## PROVIDED RECORDS
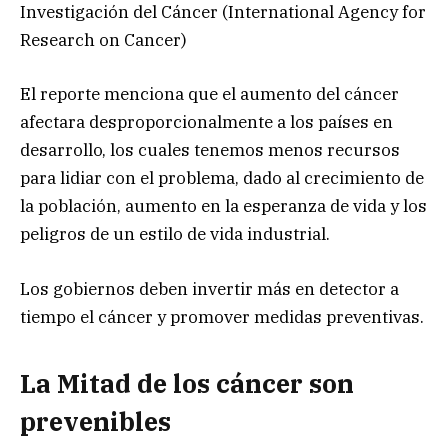
Investigación del Cáncer (International Agency for
Research on Cancer)
El reporte menciona que el aumento del cáncer
afectara desproporcionalmente a los países en
desarrollo, los cuales tenemos menos recursos
para lidiar con el problema, dado al crecimiento de
la población, aumento en la esperanza de vida y los
peligros de un estilo de vida industrial.
Los gobiernos deben invertir más en detector a
tiempo el cáncer y promover medidas preventivas.
La Mitad de los cáncer son
prevenibles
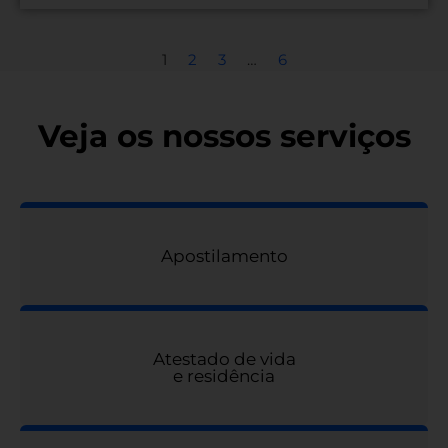
1
2
3
…
6
Veja os nossos serviços
Apostilamento
Atestado de vida
e residência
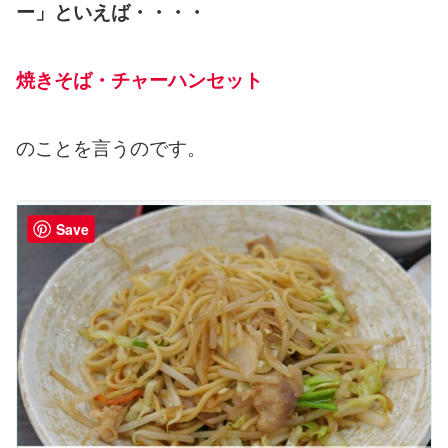
ー」といえば・・・・
焼きそば・チャーハンセット
のことを言うのです。
Save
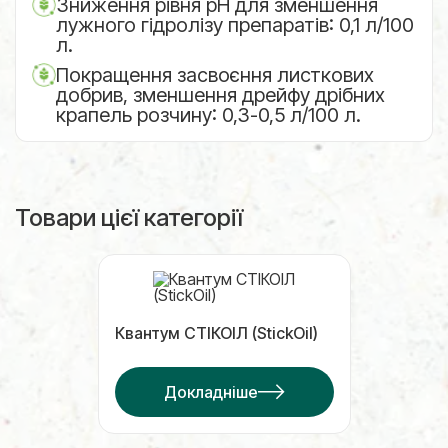
Зниження рівня рН для зменшення
лужного гідролізу препаратів: 0,1 л/100
л.
Покращення засвоєння листкових
добрив, зменшення дрейфу дрібних
крапель розчину: 0,3-0,5 л/100 л.
Товари цієї категорії
Квантум СТІКОІЛ (StickOil)
Докладніше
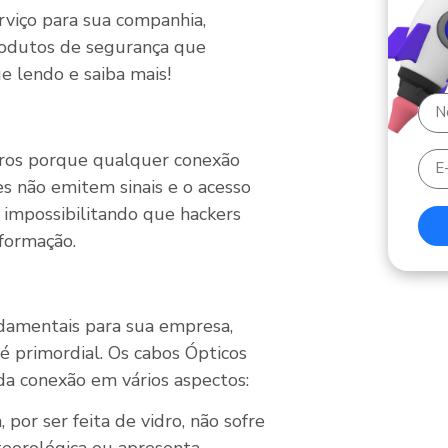
erviço para sua companhia,
rodutos de segurança que
e lendo e saiba mais!
guros porque qualquer conexão
es não emitem sinais e o acesso
 impossibilitando que hackers
formação.
damentais para sua empresa,
 é primordial. Os cabos Ópticos
a conexão em vários aspectos:
, por ser feita de vidro, não sofre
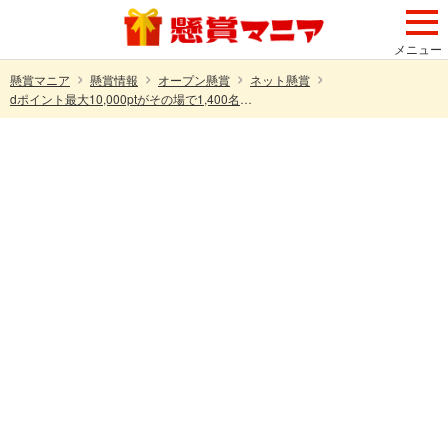
メニュー
懸賞マニア
懸賞情報
オープン懸賞
ネット懸賞
dポイント最大10,000ptがその場で1,400名様＋100名様に当たる！dポイントマーケットのXキャンペーン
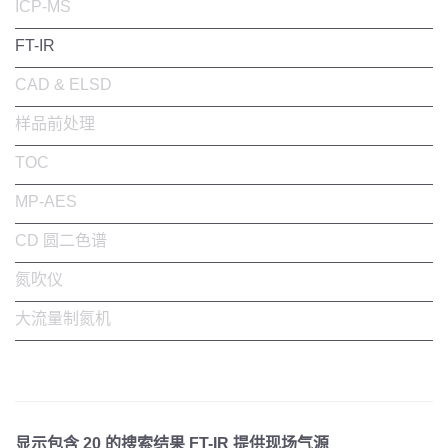
ICP-MS
FT-IR
CAD & ELSD
样品前处理
TOC
MP-AES
CD 圆二色谱
氮吹仪
大流量制氮机
显示包含
20
的搜索结果 FT-IR 提供现场气源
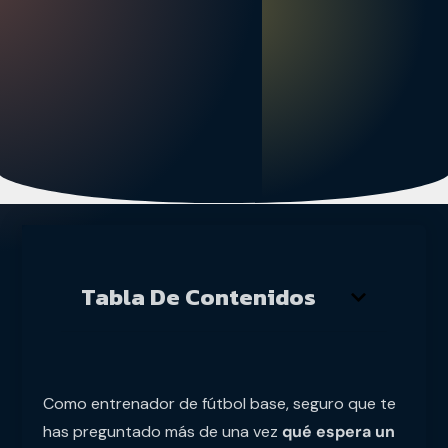
Tabla De Contenidos
Como entrenador de fútbol base, seguro que te
has preguntado más de una vez
qué espera un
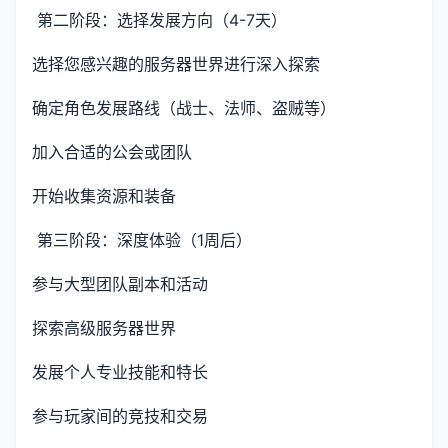
第二阶段：选择发展方向（4-7天）
选择您感兴趣的服务器世界进行深入探索
确定角色发展路线（战士、法师、盗贼等）
加入合适的公会或团队
开始收集资源和装备
第三阶段：深度体验（1周后）
参与大型团队副本和活动
探索高级服务器世界
发展个人专业技能和特长
参与玩家间的竞技和交易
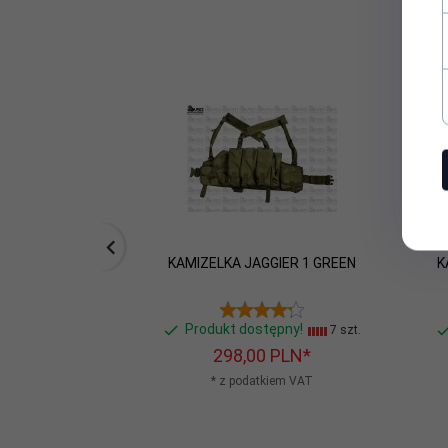
KAMIZELKA JAGGIER 1 GREEN
K
Produkt dostępny!
7 szt.
298,
00
PLN*
* z podatkiem VAT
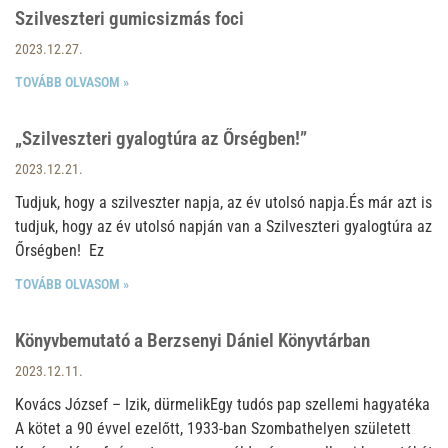
Szilveszteri gumicsizmás foci
2023.12.27.
TOVÁBB OLVASOM »
„Szilveszteri gyalogtúra az Őrségben!”
2023.12.21.
Tudjuk, hogy a szilveszter napja, az év utolsó napja.És már azt is
tudjuk, hogy az év utolsó napján van a Szilveszteri gyalogtúra az
Őrségben! Ez
TOVÁBB OLVASOM »
Könyvbemutató a Berzsenyi Dániel Könyvtárban
2023.12.11.
Kovács József – Izik, dürmelikEgy tudós pap szellemi hagyatéka
A kötet a 90 évvel ezelőtt, 1933-ban Szombathelyen született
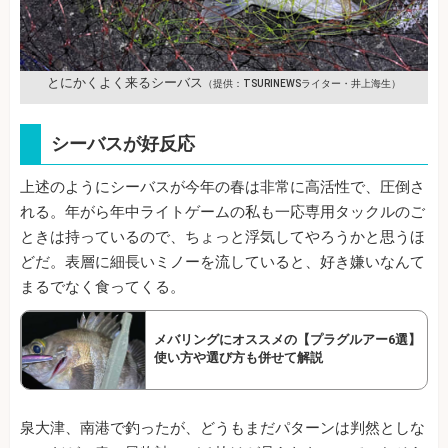
とにかくよく来るシーバス
（提供：TSURINEWSライター・井上海生）
シーバスが好反応
上述のようにシーバスが今年の春は非常に高活性で、圧倒さ
れる。年がら年中ライトゲームの私も一応専用タックルのご
ときは持っているので、ちょっと浮気してやろうかと思うほ
どだ。表層に細長いミノーを流していると、好き嫌いなんて
まるでなく食ってくる。
メバリングにオススメの【プラグルアー6選】
使い方や選び方も併せて解説
泉大津、南港で釣ったが、どうもまだパターンは判然としな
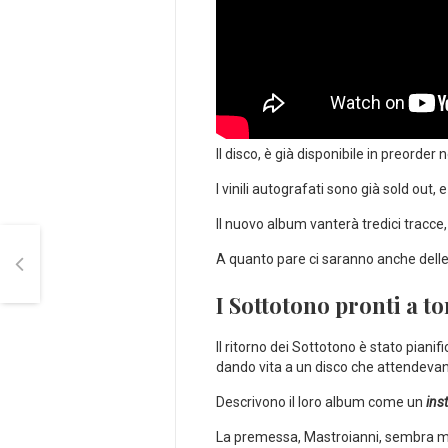
Il disco, è già disponibile in preorder n
I vinili autografati sono già sold out, 
Il nuovo album vanterà tredici tracce, s
A quanto pare ci saranno anche delle
I Sottotono pronti a t
Il ritorno dei Sottotono è stato piani
dando vita a un disco che attendeva
Descrivono il loro album come un
ins
La premessa, Mastroianni, sembra mol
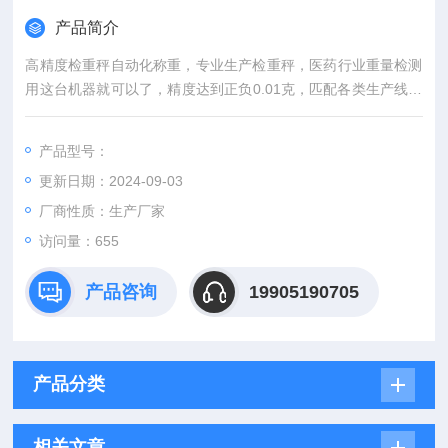
产品简介
高精度检重秤自动化称重，专业生产检重秤，医药行业重量检测
用这台机器就可以了，精度达到正负0.01克，匹配各类生产线，
量程200g适用范围广，速度240包兼容市面95%包装速度。
产品型号：
更新日期：2024-09-03
厂商性质：生产厂家
访问量：655
产品咨询
19905190705
产品分类
相关文章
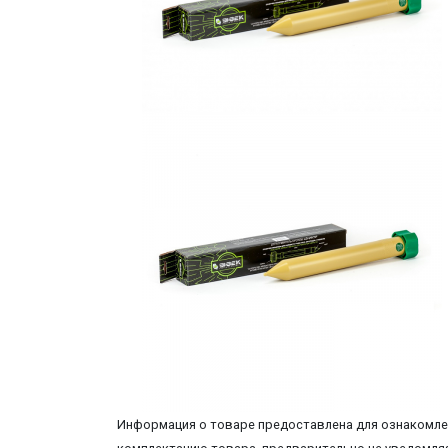
Информация о товаре предоставлена для ознакомлен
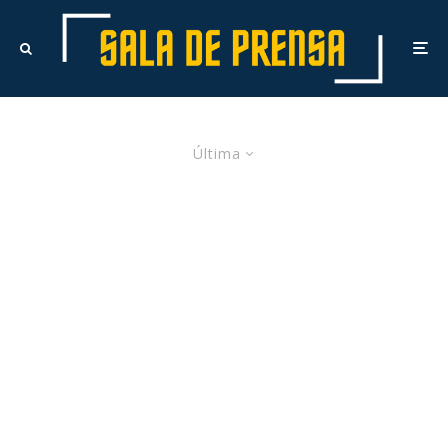
Última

## WHAT IS EXPECTED
Return the lines of the records that include the string "para".

## TASK RESULT
para lidiar con el problema, dado al crecimiento de
erviço para sua companhia,
damentais para sua empresa,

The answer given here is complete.